Find all the lines in the entries below that hold the word "Fixed" and copy them.

____ MATERIAL SUPPLIED

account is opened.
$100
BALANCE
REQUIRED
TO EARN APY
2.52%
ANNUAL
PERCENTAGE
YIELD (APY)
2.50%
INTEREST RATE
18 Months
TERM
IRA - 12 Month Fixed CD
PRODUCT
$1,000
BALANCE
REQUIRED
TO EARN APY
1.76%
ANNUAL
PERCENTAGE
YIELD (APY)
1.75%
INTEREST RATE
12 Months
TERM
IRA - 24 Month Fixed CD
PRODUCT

________

## WRITTEN ANSWER
IRA - 12 Month Fixed CD
IRA - 24 Month Fixed CD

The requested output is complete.